When evaluating each locus, loci close to it are added in a sequential
manner based on the MantelHaenszel test.

geno1to2: convert geno from 1 to 2column
convert 1column minorallelecount matrix to twocolumn
allele codes

plot.haplo.score.slide: handle nearzero pvalues
For asymptotic pvalues near zero, set to epsilon.
For simulated, set to 0.5 divided by the number of simulations performed

haplo.design: create design matrix for haplotypes
In response to many requests made for getting columns for haplotype
effects to use in glm, survival, or other regression models, we
created a function to set up this kind of design matrix. There are
issues surrounding the use of these effect columns, as outlined in the
user manual.

Ginv: svd problems continue
The Matrix library svd function has changed for Splus 8.0.1.
Therefore, revert back to the default svd function in getting the
generalized inverse.
=========================================================
#### changes made between release 1.2.0 and 1.2.5 #####
=========================================================

haplo.glm: Iterative steps efficiency
In consecutive steps of the IRWLS steps in haplo.glm, the starting
values for refitting the glm model were not updated to be the most
recently updated values. This now saves about 20% of run time in
haplo.glm.

haplo.score: haplo.effect allow additive, dominant, recessive
A new option to make haplo.score more flexible.

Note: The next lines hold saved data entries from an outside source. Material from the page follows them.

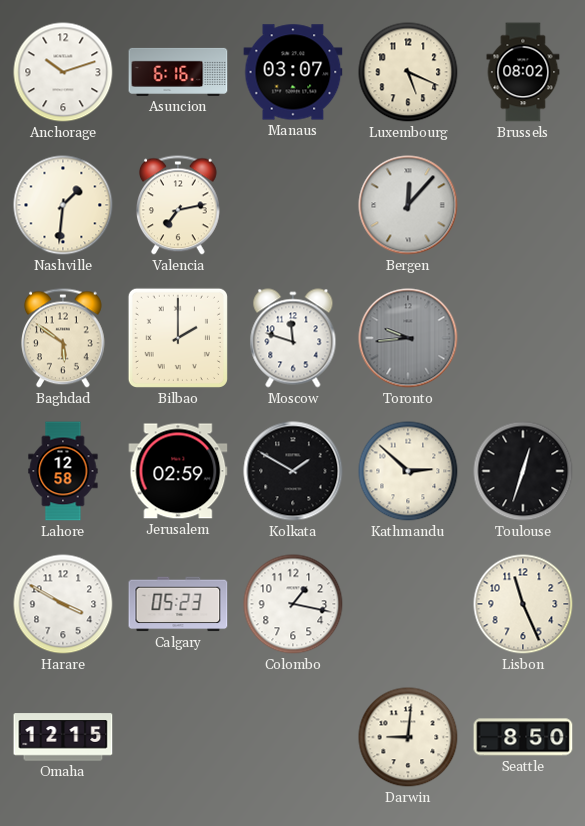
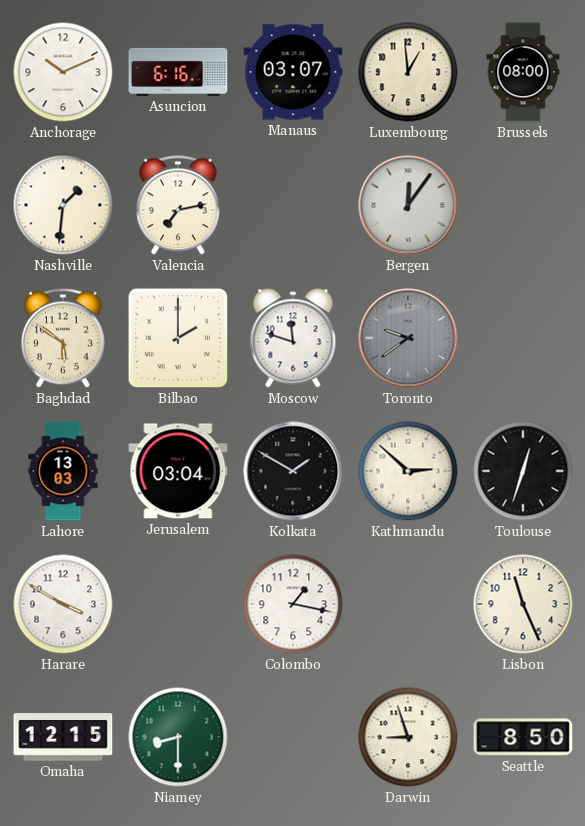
Anchorage: 10:12 -> 10:11
Luxembourg: 5:19 -> 12:59
Brussels: 08:02 -> 08:00
Bergen: 12:07 -> 12:06
Toronto: 9:44 -> 9:39
Lahore: 12:58 -> 13:03
Jerusalem: 02:59 -> 03:04
Calgary: 05:23 -> none
Niamey: none -> 8:30
Darwin: 9:01 -> 8:57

Previously the scores
for haplotypes were computed assuming an additive effect for all
haplotypes. A new parameter, haplo.effect, is in place to allow
either additive, dominant, or recessive effects.

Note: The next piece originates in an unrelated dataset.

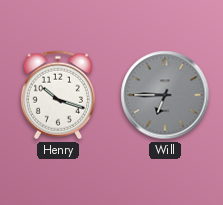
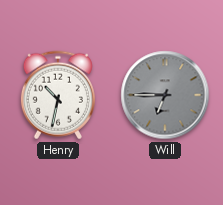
Henry: 10:18 -> 10:32
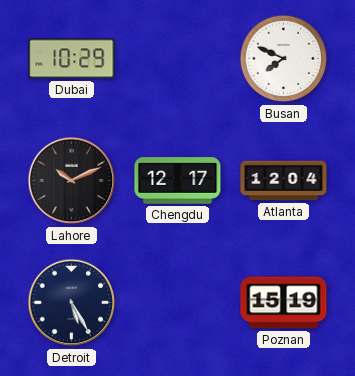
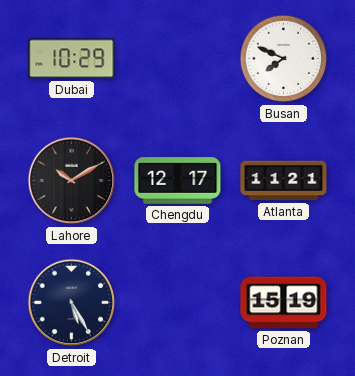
Lahore: 10:11 -> 10:10
Atlanta: 12:04 -> 11:21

haplo.score: min.count parameter
The cutoff for selecting haplotypes to score is either by a minimum
frequency, skip.haplo, or a new option, min.count. The min.count is
based on the same idea as that used in haplo.glm, where the minimum
expected count of haplotypes in the population is enough such that
accurate estimates of parameters and standard errors are computed. The
min.count became needed when haplo.effect was added because under
the dominant or recessive models, the number of persons actually
having a haplotype effect could be fewer than the expected count
over the population (i.e., haplotype pair h1/h2 is coded as 0 for
both under recessive model, and h1/h1 is coded as 1 under dominant).

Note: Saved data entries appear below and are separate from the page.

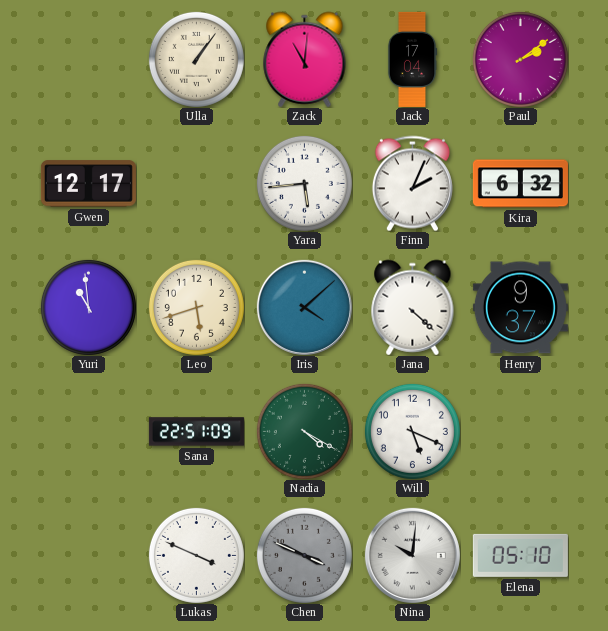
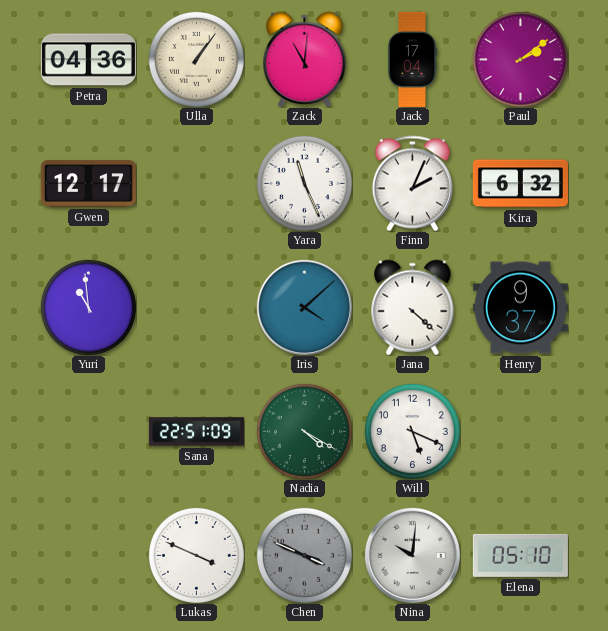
Petra: none -> 04:36
Yara: 5:44 -> 11:26
Leo: 5:42 -> none
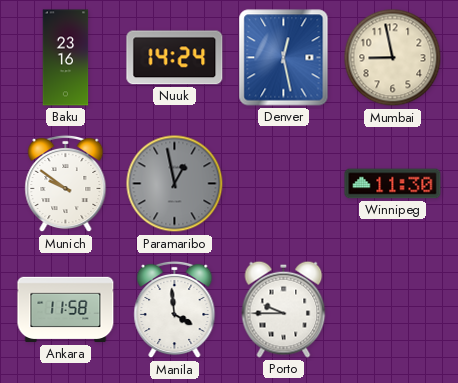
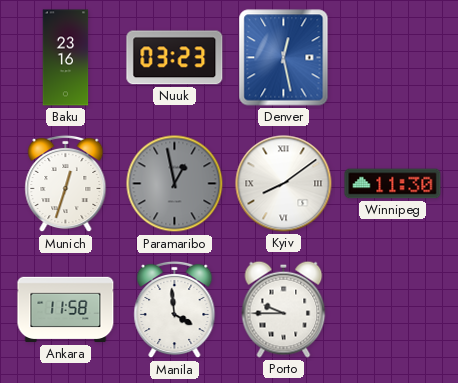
Nuuk: 14:24 -> 03:23
Mumbai: 8:58 -> none
Munich: 9:51 -> 12:33
Kyiv: none -> 8:09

haplo.em: improved reliability of C routines
Previously problems had been observed with running haplo.em and
haplo.glm on linux 64bit machines, because of issues with the storage
of integers in R. In R, all integers are stored as int, which are
stored differently on 64bit and 32bit machines. We get around this
problem by using all int types for integers, which are only used for
indices of other data structures. We find out the max value for integers
on the system, and if the indices are going to exceed the max, issue a
warning from C.

haplo.glm and Ginv: improvement of standard error calculations
Under some extreme circumstances, such as haplo.glm modeling
haplotypes with rare frequencies, or a high amount of variance in the
response, the standard error estimates were unreliable.
The issue came out in the Ginv function in haplo.stats, which needed a
smaller epsilon to decide on the rank of the information matrix.
=========================================================
#### changes made between release 1.1.1 and 1.2.0 #####
=========================================================

haplo.em: fixed memory leak
Versions up to 1.1.1 had either one or two memory leaks in haplo.em.
They are fixed.

All .C functions: Long Integers warning for 64bit machine
Due to problems with long integers between 32bit and 64bit machines
using R, all integers used in C functions will use unsigned integers.

haplo.glm: haplo.effect="recessive"
the estimation stops if no columns are left in the model.matrix for
homozygotes with the haplotype, and for haplotypes that do not have
any subjects with a posterior probability of being homozygous for the
haplotype, those subjects are grouped into the baseline effect.
Guidelines for rare haplotypes are explained further in the manual.

haplo.glm: na.action, when not specified got set to something besides
the intended 'na.geno.keep'. Now the default setting works.

haplo.cc: New Function for CaseControl Analysis
New function added to combine methods of haplo.score,
haplo.group and haplo.glm into one set of output for CaseControl
data. Choose haplotypes for analysis by haplo.min.count only, not a
frequency cutoff.

haplo.score: skip.haplo new default
Default for skip.haplo is now 5/(nrow(geno)*2)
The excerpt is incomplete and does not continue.